**Problem requirements**
For the entries below, print exactly the lines between the line holding "Privacy Policy (43, 1191)" and the line holding "Contact (84, 974)", inclusive, and nothing else.

**Records for processing**
┄┄┄┄┄┄┄┄┄┄┄┄┄┄┄┄┄┄┄┄
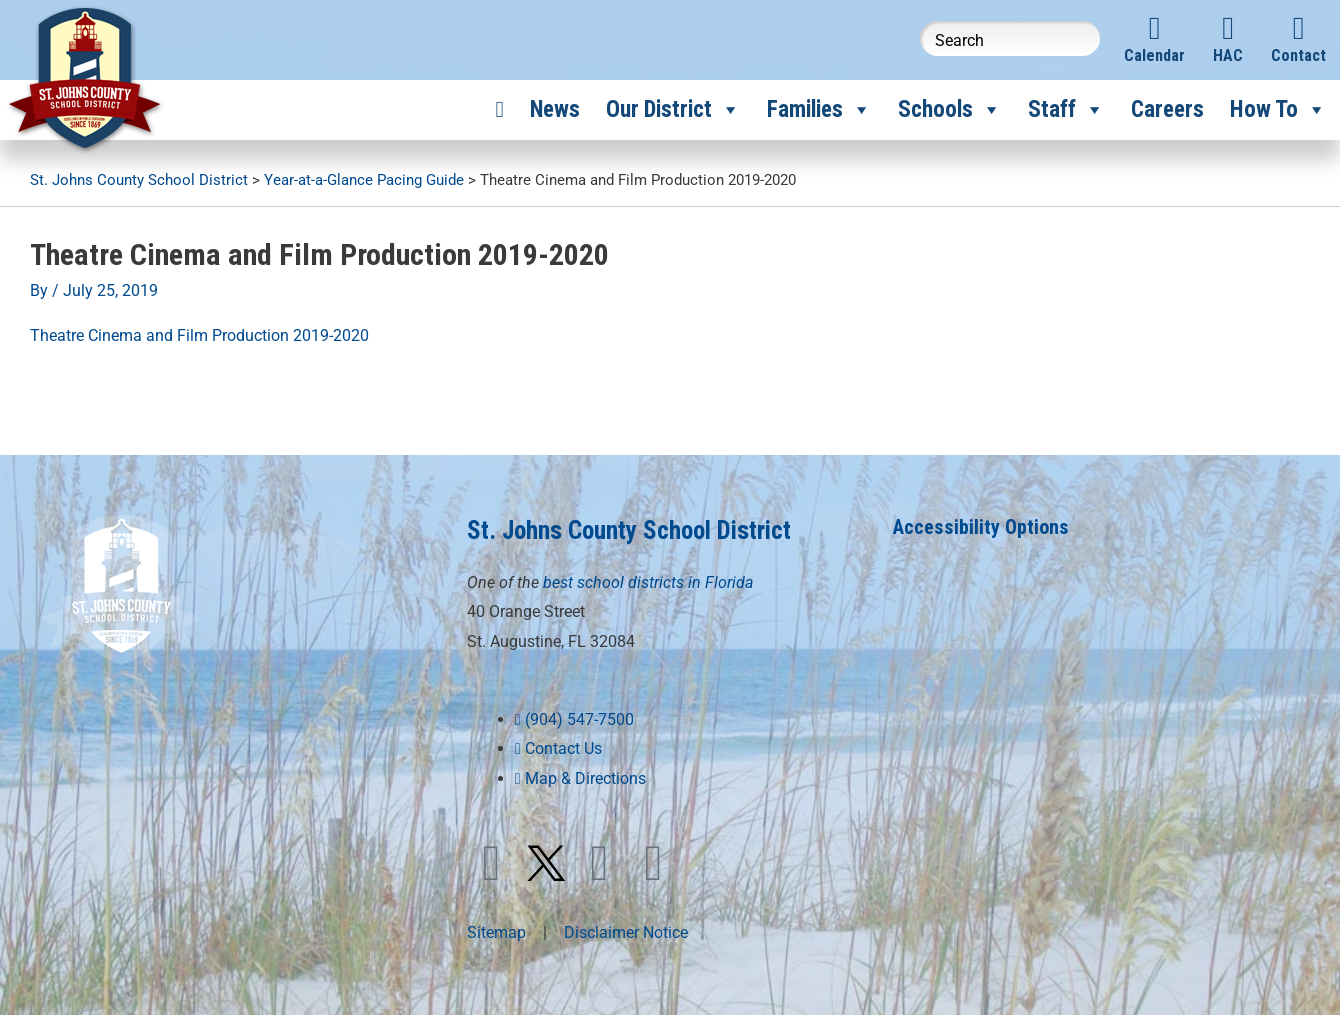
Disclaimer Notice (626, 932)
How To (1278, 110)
┄┄┄┄┄┄┄┄┄┄┄┄┄┄┄┄┄┄┄┄
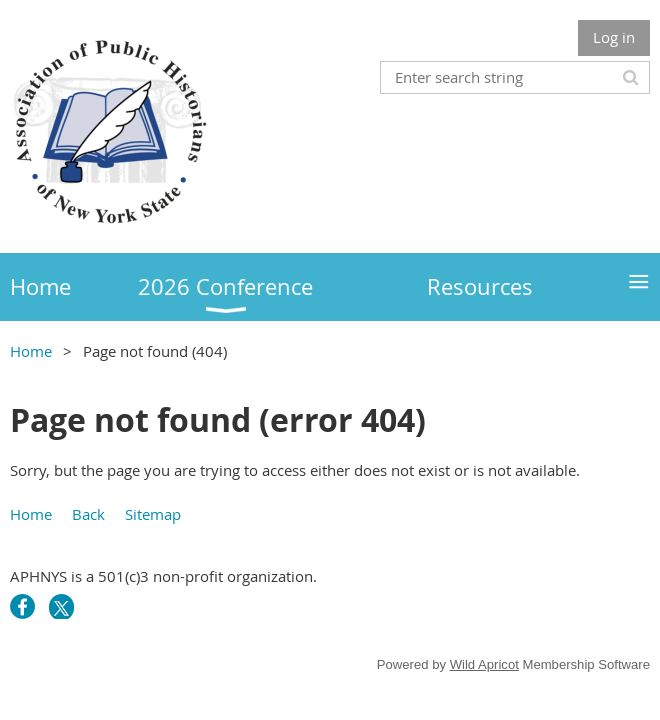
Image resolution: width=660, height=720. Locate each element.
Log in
┄┄┄┄┄┄┄┄┄┄┄┄┄┄┄┄┄┄┄┄
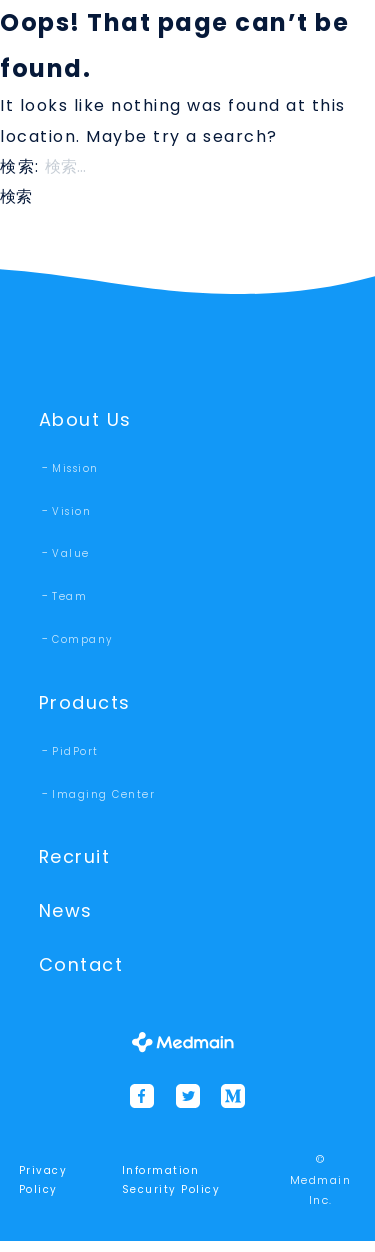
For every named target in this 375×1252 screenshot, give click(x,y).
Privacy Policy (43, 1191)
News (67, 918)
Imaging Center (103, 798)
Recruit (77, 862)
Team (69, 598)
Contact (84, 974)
┄┄┄┄┄┄┄┄┄┄┄┄┄┄┄┄┄┄┄┄
**Solution**
Privacy Policy (43, 1191)
News (67, 918)
Imaging Center (103, 798)
Recruit (77, 862)
Team (69, 598)
Contact (84, 974)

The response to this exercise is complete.